Non resta che compiere un gesto estremo, per essere finalmente protagonisti, o defilarsi definitivamente, inscenando il dramma della propria vita.
Ma siamo sicuri che questo nuovo essere ci appartenga, e non sia una presa di posizione da rigettare, o la recita di un copione scritto da altri, o la sintesi di ciò che ci caratterizza ed a cui vorremmo iniziare le persone più care?
Ed allora quale destino si compie? Quale verità? È possibile redimersi, dimenticare, ricominciare? E chi siamo realmente, noi stessi o la maschera della nostra assenza d' identità?
Tra le pagine e nel lettore un dubbio rimane ( e forse è giusto così), ma in primis nel protagonista.
Un testo dal profumo intensamente nordico, dalle cadenze lente, rarefatte, descritte con sguardo asettico, scene e figure grottesche, assurde, un surreale vestito di realtà ed un profondo senso di alienazione che riporta ai temi di Ibsen.

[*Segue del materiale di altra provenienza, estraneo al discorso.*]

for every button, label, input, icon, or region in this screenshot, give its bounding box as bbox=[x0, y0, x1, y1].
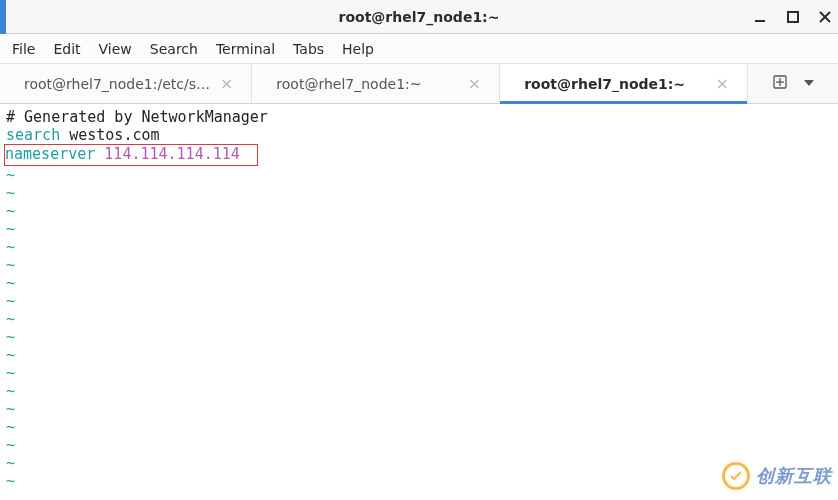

La ricca ed efficiente Norvegia, con un apparato sociale e burocratico ( di cui Bjorn è parte) che funziona egregiamente, mostra tutta la propria fragilità espressa in profondi vuoti esistenziali e personali.
Quando l' autodeterminazione sembra avere la meglio indirizzando il proprio cammino ( almeno all' apparenza ), in realtà continuiamo ad ignorare verità e desiderio, di quale presente e futuro si parli, se non di una voragine di mistero irrisolto.
Come in Ibsen, la duplicità tra esistenza e propria rappresentazione, quel male di vivere che sfocia nella ricerca di autenticità, si scontra con l' impossibilità che essa possa essere raggiunta e svelata per la menzogna stessa di cui la vita si veste.
Un romanzo sui generis, da leggere cercando di entrare ( se ci si riesce ) nelle cadenze narrative e nelle cervellotiche riflessioni del protagonista, in significati ed azioni inizialmente sfuggenti, nascosti, ovattati, anche astrusi, enigmatici, solo in parte svelatisi nel fluire del racconto e che personalmente ho trovato non sempre brillanti e condivisibili ( anche per il senso ed il tema dello spiazzante finale ) tra pause, salti narrativi, staticità, meditazione eccessiva e protratti silenzi.